» What is being asked:
Each entry must come back word for word; drop the images as you go.

» Information supplied:
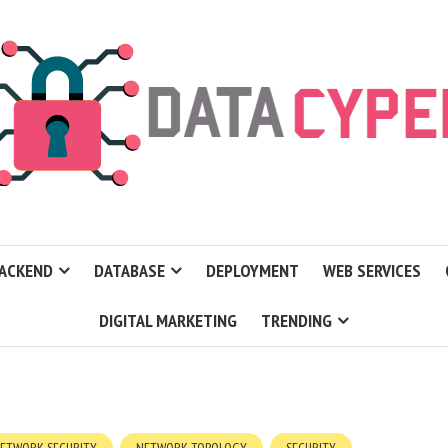
ACKEND
DATABASE
DEPLOYMENT
WEB SERVICES
DIGITAL MARKETING
TRENDING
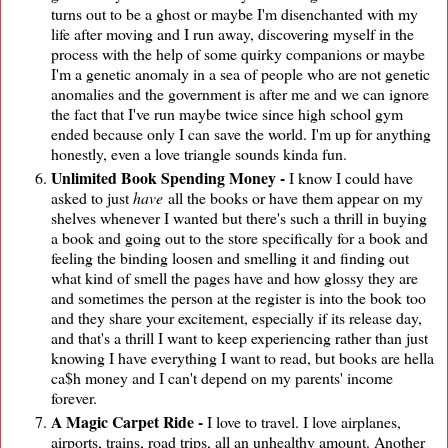
turns out to be a ghost or maybe I'm disenchanted with my
life after moving and I run away, discovering myself in the
process with the help of some quirky companions or maybe
I'm a genetic anomaly in a sea of people who are not genetic
anomalies and the government is after me and we can ignore
the fact that I've run maybe twice since high school gym
ended because only I can save the world. I'm up for anything
honestly, even a love triangle sounds kinda fun.
Unlimited Book Spending Money -
I know I could have
asked to just
have
all the books or have them appear on my
shelves whenever I wanted but there's such a thrill in buying
a book and going out to the store specifically for a book and
feeling the binding loosen and smelling it and finding out
what kind of smell the pages have and how glossy they are
and sometimes the person at the register is into the book too
and they share your excitement, especially if its release day,
and that's a thrill I want to keep experiencing rather than just
knowing I have everything I want to read, but books are hella
ca$h money and I can't depend on my parents' income
forever.
A Magic Carpet Ride -
I love to travel. I love airplanes,
airports, trains, road trips, all an unhealthy amount. Another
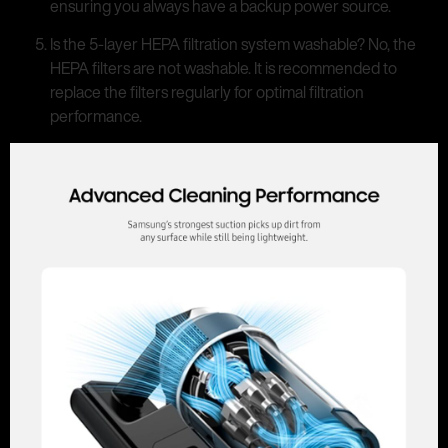
ensuring you always have a backup power source.
Is the 5-layer HEPA filtration system washable? No, the
HEPA filters are not washable. It is recommended to
replace the filters regularly for optimal filtration
performance.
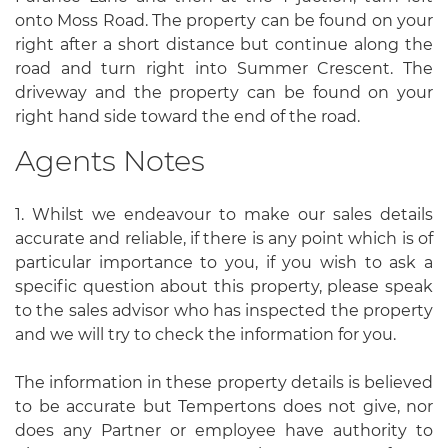
onto Moss Road. The property can be found on your
right after a short distance but continue along the
road and turn right into Summer Crescent. The
driveway and the property can be found on your
right hand side toward the end of the road.
Agents Notes
1. Whilst we endeavour to make our sales details
accurate and reliable, if there is any point which is of
particular importance to you, if you wish to ask a
specific question about this property, please speak
to the sales advisor who has inspected the property
and we will try to check the information for you.
The information in these property details is believed
to be accurate but Tempertons does not give, nor
does any Partner or employee have authority to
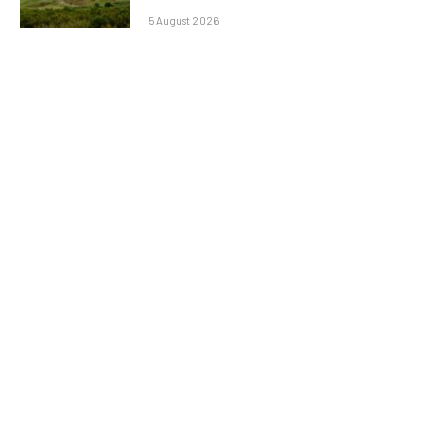
5 August 2026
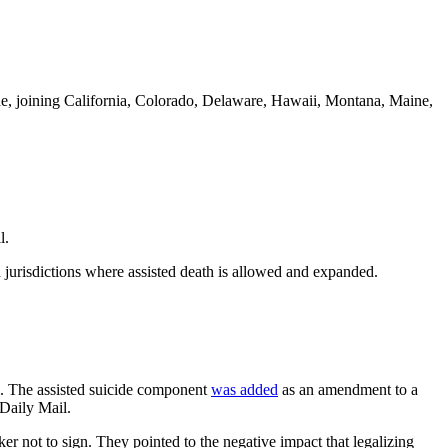
uicide, joining California, Colorado, Delaware, Hawaii, Montana, Maine,
l.
in jurisdictions where assisted death is allowed and expanded.
ide. The assisted suicide component
was added
as an amendment to a
 Daily Mail.
er not to sign. They pointed to the negative impact that legalizing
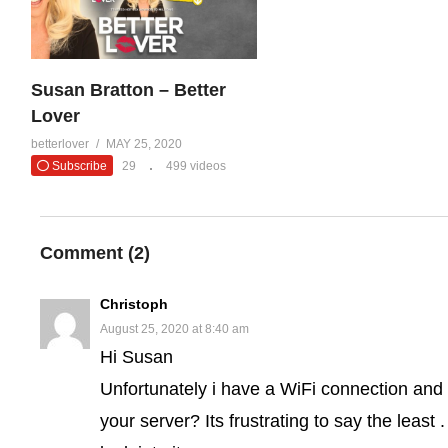
Susan Bratton – Better
Lover
betterlover
MAY 25, 2020
Subscribe
29
499 videos
Comment (
2
)
Christoph
August 25, 2020 at 8:40 am
Hi Susan
Unfortunately i have a WiFi connection and
your server? Its frustrating to say the least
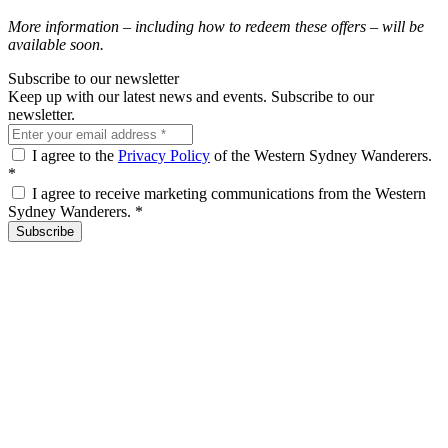
More information – including how to redeem these offers – will be
available soon.
Subscribe to our newsletter
Keep up with our latest news and events. Subscribe to our
newsletter.
I agree to the
Privacy Policy
of the Western Sydney Wanderers.
*
I agree to receive marketing communications from the Western
Sydney Wanderers.
*
Subscribe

» Your solution:
ACKEND
DATABASE
DEPLOYMENT
WEB SERVICES
DIGITAL MARKETING
TRENDING
turns out to be a ghost or maybe I'm disenchanted with my
life after moving and I run away, discovering myself in the
process with the help of some quirky companions or maybe
I'm a genetic anomaly in a sea of people who are not genetic
anomalies and the government is after me and we can ignore
the fact that I've run maybe twice since high school gym
ended because only I can save the world. I'm up for anything
honestly, even a love triangle sounds kinda fun.
Unlimited Book Spending Money -
I know I could have
asked to just
have
all the books or have them appear on my
shelves whenever I wanted but there's such a thrill in buying
a book and going out to the store specifically for a book and
feeling the binding loosen and smelling it and finding out
what kind of smell the pages have and how glossy they are
and sometimes the person at the register is into the book too
and they share your excitement, especially if its release day,
and that's a thrill I want to keep experiencing rather than just
knowing I have everything I want to read, but books are hella
ca$h money and I can't depend on my parents' income
forever.
A Magic Carpet Ride -
I love to travel. I love airplanes,
airports, trains, road trips, all an unhealthy amount. Another
ensuring you always have a backup power source.
Is the 5-layer HEPA filtration system washable? No, the
HEPA filters are not washable. It is recommended to
replace the filters regularly for optimal filtration
performance.
onto Moss Road. The property can be found on your
right after a short distance but continue along the
road and turn right into Summer Crescent. The
driveway and the property can be found on your
right hand side toward the end of the road.
Agents Notes
1. Whilst we endeavour to make our sales details
accurate and reliable, if there is any point which is of
particular importance to you, if you wish to ask a
specific question about this property, please speak
to the sales advisor who has inspected the property
and we will try to check the information for you.
The information in these property details is believed
to be accurate but Tempertons does not give, nor
does any Partner or employee have authority to
5 August 2026
uicide, joining California, Colorado, Delaware, Hawaii, Montana, Maine,
l.
in jurisdictions where assisted death is allowed and expanded.
ide. The assisted suicide component
was added
as an amendment to a
 Daily Mail.
er not to sign. They pointed to the negative impact that legalizing
Susan Bratton – Better
Lover
betterlover
MAY 25, 2020
Subscribe
29
499 videos
Comment (
2
)
Christoph
August 25, 2020 at 8:40 am
Hi Susan
Unfortunately i have a WiFi connection and
your server? Its frustrating to say the least
More information – including how to redeem these offers – will be
available soon.
Subscribe to our newsletter
Keep up with our latest news and events. Subscribe to our
newsletter.
I agree to the
Privacy Policy
of the Western Sydney Wanderers.
*
I agree to receive marketing communications from the Western
Sydney Wanderers.
*
Subscribe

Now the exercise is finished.